After you scrub the sides of your pool, you'll need to catch any debris that may be floating on the water's surface with the basket, vacuum the pool floor, and potentially sweep a number of times to finish off the cleaning process. It's also important to remove any items that you may typically keep in the pool such as toys or a floating chlorine dispenser.

Balance your water chemistry with winterizing chemicals

Once the pool has been cleaned, it's time to add a few essential pool chemicals. In The Swim reports that chlorine-free pool shock, algicide, and stain and scale treatment are all important additions for homeowners looking to protect their pool throughout these winter months. Shocking the pool will keep your water in a state of quality equilibrium and help prevent the establishment of new algae or bacterial growth. These other pool chemicals also play a critical role in keeping your water properly balanced and ready for use as soon as the weather begins to turn again in the spring.

Adding pool chemicals is an important step because it will ensure that your water feature remains clear and comfortable, preventing a serious surprise when you open up the pool again a few months down the road.

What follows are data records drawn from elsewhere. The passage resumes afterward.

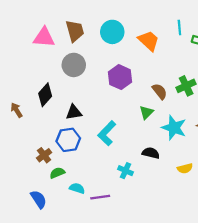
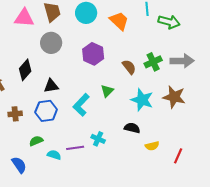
green triangle: (146, 112) -> (107, 91), moved
black semicircle: (151, 153) -> (132, 128), moved
brown cross: (44, 155) -> (15, 114), moved, turned 32
yellow semicircle: (185, 168) -> (152, 146), moved
purple line: (100, 197) -> (75, 148), moved

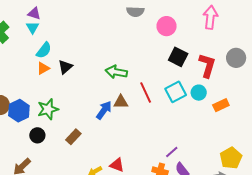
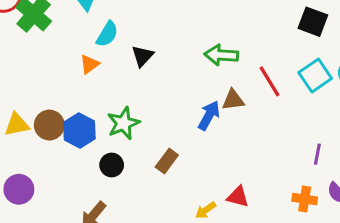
orange triangle: (43, 68) -> (89, 64), moved
purple line: (172, 152) -> (317, 154), moved, turned -32

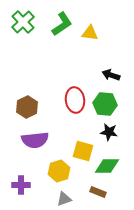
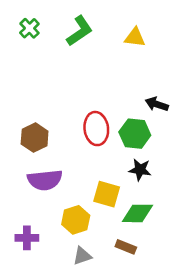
green cross: (23, 22) -> (29, 28), size x0.7
yellow triangle: (90, 33) -> (135, 37), moved
black arrow: (111, 75) -> (157, 104), moved

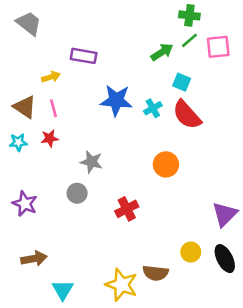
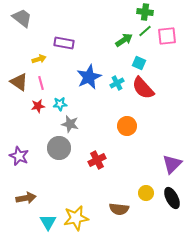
blue star: (116, 100) -> (89, 77), turned -30
cyan star: (18, 142) -> (60, 104), moved
gray circle: (77, 193) -> (59, 148), size x1.5
yellow star: (122, 285) -> (76, 218), moved, turned -30

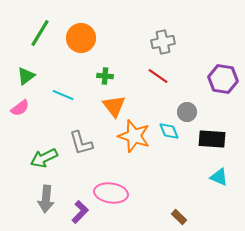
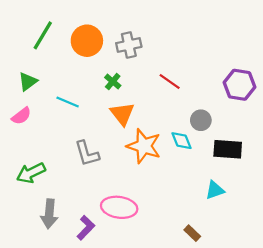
gray cross: (163, 42) -> (129, 45), moved
green cross: (105, 76) -> (113, 82), turned 35
green arrow: (44, 158) -> (31, 173), moved
cyan triangle: (219, 177) -> (215, 190), moved, turned -42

Winterizing chemicals should be added to the pool based on the guidance printed on the outer package. It may also be a good idea to speak with professionals at your local pool equipment store to get a better sense of how homeowners in your local area have successfully dealt with winterization tasks in the past.

Take steps to protect the pump, skimmer, and filter

Another important step in winterizing your pool is the protection of your pump, skimmer, and filter. Ideally, you'll be able to drain the water completely out of these systems. Removing the water from your pump and other water maintenance systems protects these features from the matter change that happens when water freezes. As water freezes, it expands, and in confined spaces, this can result in disastrous damage that may require expensive repairs before the pool can get back up and running in the spring. Protecting these systems is a core component of the winterization process that homeowners must go through.

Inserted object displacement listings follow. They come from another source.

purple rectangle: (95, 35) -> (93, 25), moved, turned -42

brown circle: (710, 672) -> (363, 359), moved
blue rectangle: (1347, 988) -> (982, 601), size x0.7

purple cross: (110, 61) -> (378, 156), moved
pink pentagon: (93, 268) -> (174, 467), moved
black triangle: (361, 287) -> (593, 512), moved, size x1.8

It is possible to simply drain all of the water from your pool in order to protect it during a particularly cold winter period; however, draining your pool will inevitably require you to refill it. The pool holds an enormous volume of water and refilling it from empty can be an immensely costly proposition that essentially precludes this approach as an option. 1st Direct Pools also notes that this can cause cracking in the pool, leading to a greater level of hazard than this step is typically worth.

Alternatively, if you aren't able to completely drain the water, then adding an antifreeze chemical (a non-toxic version, not the type used in other home applications) can provide the necessary protection as the temperature drops.

Cover your pool and install an ice equalizer

The last thing you'll need to do to protect your pool from the winter chill is apply a covering to the water's surface. A pool cover will protect your pool water from the introduction of bacteria and debris that can occur naturally when the water surface is exposed to the air and environment around it. A pool cover will regulate the temperature of the water and help keep it from freezing overnight and evaporating throughout the day's sunlight hours; it also keeps the space darkened to prevent unwanted growth (via Dolphin Leisure).

As well as the cover for your pool's water, it's important to include an ice equalizer beneath the covering itself (via Robelle Industries). An ice equalizer acts like a pillow, lifting the cover up just slightly enough to prevent it from resting completely against the water beneath it. With the help of an ice equalizer, you can prevent the freezing and expansion that can happen during the most intense time of winter chill. This will keep the water from adding stress and pressure onto the walls and floor of your pool if the liquid does begin to freeze. These final steps will ensure that your pool remains protected throughout the winter and ready for use as soon as you want to jump in for a dip in the coming spring months.